It appears to be the fashion that every time a new government takes office, or a politician ascends a recently vacated post, the rescue of Aafia Siddiqui is one of the causes they seek to champion to demonstrate empathy with the emotions of ordinary Pakistanis. A highly charged issue, Ms Siddiqui's release has been used to gain public backing by a variety of groups, displaying her as the symbol of the resistance to Western interference in Muslim lands.
Ms Siddiqui's chequered past notwithstanding, and oftentimes not even understood, support for her repatriation to Pakistan has been unstinting. In the absence of a prisoner exchange treaty with the US, this was considered legally impossible. Of course, this did not stop politicians making a grand display of cajoling, threatening and personally pledging to plead her case with the US.
However, this time round it seems the government has found a way to open up the possibility for her return. A European Convention on prisoner exchange is likely to be signed, to which the US is also a signatory, thereby once again raising hope that Aafia will be reunited with her family.
Whether the convention is being signed only for Aafia is unlikely, but it is doubtful whether the larger issue of Pakistani prisoners languishing in foreign jails has been considered, is not known. It seems more likely that Aafia's return may be the lucky byproduct of a prisoner exchange demanded of Pakistan by the US, and not vice versa.
This perception is strengthened by the overturning of Shakil Afridi's sentence of 33 years by a court hearing the case. An extraordinary piece of news, given the interest with which the Afridi case has been followed so far.
If this is to arrange Aafia Siddiqui's return, it is incomprehensible that it should be in exchange for Shakil Afridi's release. The lady's rescue is neither as important a policy issue, nor as significant a 'victory' as ensuring that Afridi is retired for betraying the Hippocratic oath.
Shakil Afridi's treasonous role in assisting foreign agencies spying in Pakistan cannot be forgotten, but what cannot be forgiven is that he may be the reason for a surge of polio cases in Pakistani children in the coming years.

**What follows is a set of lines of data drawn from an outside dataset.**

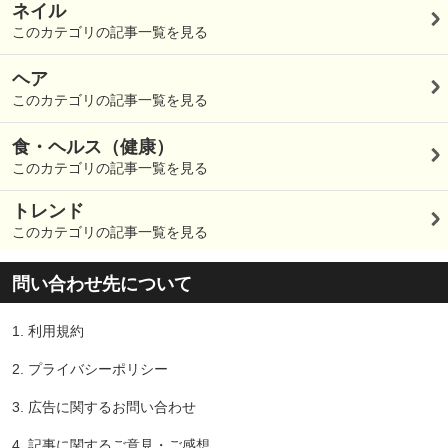
ネイル
このカテゴリの記事一覧を見る
ヘア
このカテゴリの記事一覧を見る
食・ヘルス（健康）
このカテゴリの記事一覧を見る
トレンド
このカテゴリの記事一覧を見る
問い合わせ先について
1.
利用規約
2.
プライバシーポリシー
3.
広告に関するお問い合わせ
4.
記事に関するご意見・ご感想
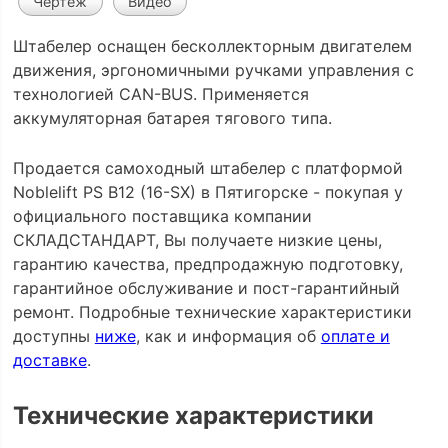
Чертеж
Видео
Штабелер оснащен бесколлекторным двигателем
движения, эргономичными ручками управления с
технологией CAN-BUS. Применяется
аккумуляторная батарея тягового типа.
Продается самоходный штабелер с платформой
Noblelift PS B12 (16-SX) в Пятигорске - покупая у
официального поставщика компании
СКЛАДСТАНДАРТ, Вы получаете низкие цены,
гарантию качества, предпродажную подготовку,
гарантийное обслуживание и пост-гарантийный
ремонт. Подробные технические характеристики
доступны
ниже
, как и информация об
оплате и
доставке
.
Технические характеристики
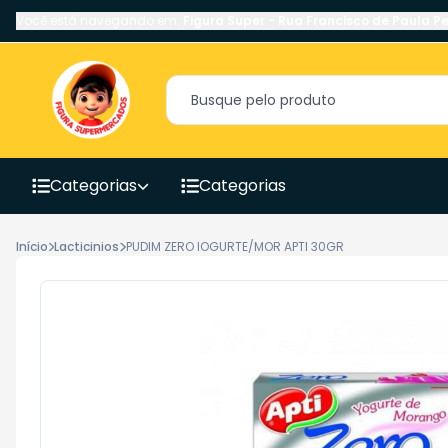
Você está navegando em:
Figura Super
-
Rua Francisco de Paula Pe
Categorias
Categorias
Início
Lacticinios
PUDIM ZERO IOGURTE/MOR APTI 30GR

Ms Siddiqui's name is mentioned as often as her murky history is not. Her family's impassioned appeals have an emotional pull, but national policy is not made on the basis of emotion alone. The fact is that while Ms Siddiqui's return on the basis of humanitarian grounds concerning her deteriorating mental and physical health, is to be supported, it cannot be in return for handing over Shakil Afridi to another county.